Here’s the thing. I’m frugal. Ridiculously frugal. This frugality leads to me focusing more on how much I’m saving by keeping something I’ll maybe use than on how much I’m definitely spending on space that then can’t be used for other things.
Well, those Christmas cookie tins.
They are in perfect condition. They are totally reusable. They represent a dream of being the kind of person who makes Christmas cookies (or candy or whatever) and passes them out in tins.
Tins I didn’t even have to buy.
The only issue is that I’d have to store them for a full year. One little ol’ year.
As I moved them from one shelf to another recently, I realized I needed to make a decision. It was time to decide if they were going to stay or go.
Letting them stay would mean:
- Washing them perfectly (because they had food in them).
- Drying them perfectly (because I don’t want them to rust while they sit waiting for next Christmas).
- Finding a cabinet where they could stay for the next eleven months.
- Decluttering that cabinet to make room for them.
- Placing them gently in the cabinet so they don’t get scratched, in a position where they won’t fall out and get dented.
- Remembering to make Christmas cookies/candy/whatever in time to actually make it.
- Remembering to buy the ingredients to make Christmas cookies/candy/whatever.
- Remembering that I have these three tins to use in addition to the ones I’d need to buy.
- Remembering where I decided to store the tins.
- Re-washing them because they’ve been in storage for a year.
- Giving up that cabinet space that I might need for things we definitely use.
Letting them go would mean:
- Wiping them out well.
- Sticking them in an existing Donate Box.

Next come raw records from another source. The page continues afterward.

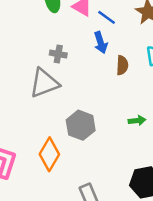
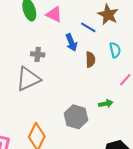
blue line: (107, 17) -> (88, 27), moved
gray hexagon: (81, 125) -> (76, 117), moved

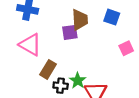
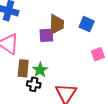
brown rectangle: (48, 69) -> (23, 68), turned -30
green star: (78, 81) -> (40, 70), moved

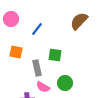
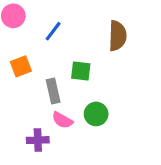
brown semicircle: (79, 21) -> (118, 36), moved, turned 138
orange square: (16, 52) -> (21, 66), turned -32

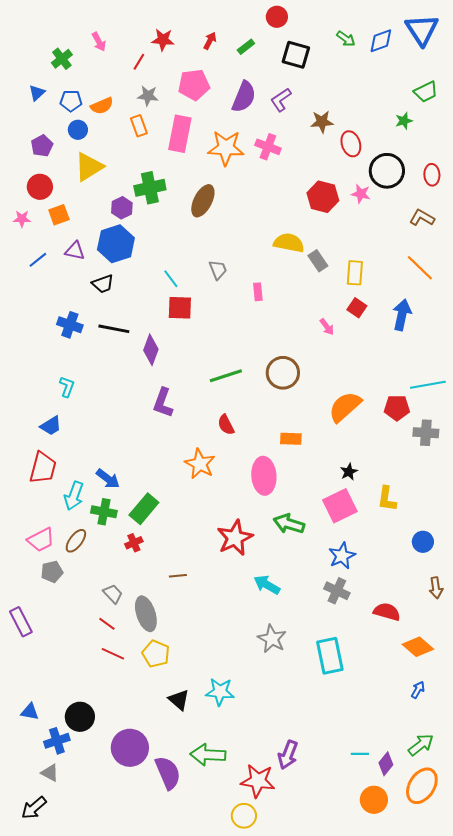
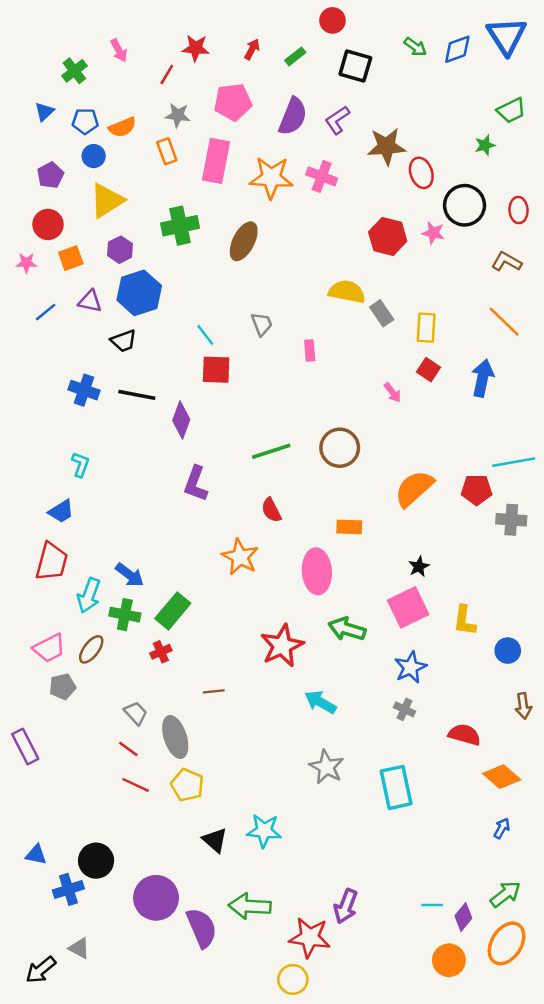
brown star: (322, 122) -> (386, 146), size x1.4
purple hexagon: (122, 208) -> (120, 250), moved
yellow L-shape: (387, 499) -> (465, 621), moved
gray cross: (337, 591) -> (405, 709), size x0.7
gray triangle: (50, 773) -> (79, 948), moved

There’s cost in storage. Actual monetary cost that comes in the form of a monthly mortgage payment for a space where our family can live and work and relax.

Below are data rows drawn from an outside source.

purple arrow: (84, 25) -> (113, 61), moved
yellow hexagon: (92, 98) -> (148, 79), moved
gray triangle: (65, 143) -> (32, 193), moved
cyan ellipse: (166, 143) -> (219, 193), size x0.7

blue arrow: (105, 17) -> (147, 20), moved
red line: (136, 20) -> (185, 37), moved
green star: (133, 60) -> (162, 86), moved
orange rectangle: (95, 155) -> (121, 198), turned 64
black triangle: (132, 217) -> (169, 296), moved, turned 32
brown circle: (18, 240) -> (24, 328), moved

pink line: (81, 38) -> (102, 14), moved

I put them in the Donate Box. I might have to spring for some containers next December, but I’m okay with that.
For one thing, I might not need to. Most years I don’t.
But even if I do, I’d have to buy a few more anyway.
I looked up how much it would cost if I did buy some. This set of eight is $35. That seems like a lot more than I’d actually have to spend, but I’ll still use that number.
Not stressing over all the things on the “letting them stay” list is worth $35 to me.
Especially since I saw this much cheaper (and cuter) option that is $5ish for 12.
And those are single use and wouldn’t cause this dilemma in the receiver’s home*
And Another Example
Those waders were a relic from my bargain-hunting, clutter-collecting garage sale-ing days. I looked up waders on Amazon, and while there’s a range of prices, it looks like we could have purchased some for less than $100.
I bought the waders for $3. That means I “saved” 97ish dollars on them. Or would have saved 97ish dollars if we’d used them. Or if we’d have ever have purchased them for $100.
Honestly, I paid $3 for the thrill of a bargain and the hassle of storing a not-easily-storable item for more than a decade.
Even if those waders ended up being exactly what we needed after all this time, even if they saved the day and brought joy to my husband on that cold January day in 2018, was it worth $97 dollars to me to store them for all those years?
Would I be willing to pay $97 to not have to shift them around every time I needed something from that space in the garage, year after year after year?
Would I be willing to pay $97 to have that much open space in the garage for ten years?
Would I be willing to pay $97 to not have to pack them in a box, load them into a truck, and drive them across the state and then across town in two different moves?
Like I said in the beginning, it’s an ambiguous concept. That means I get to decide what it’s worth to me. And I’m deciding it’s worth 97 hypothetical dollars to avoid the hassle of those waders that ended up being completely worthless.
How do you talk to yourself about these types of things??
* If you read this post and you gave me cookies for Christmas, don’t NOT make me cookies next year because you don’t want to weigh me down with tins. I love cookies. Sugar cookies with icing are my very favorite. I’m totally fine with sticking the tins in a Donate Box.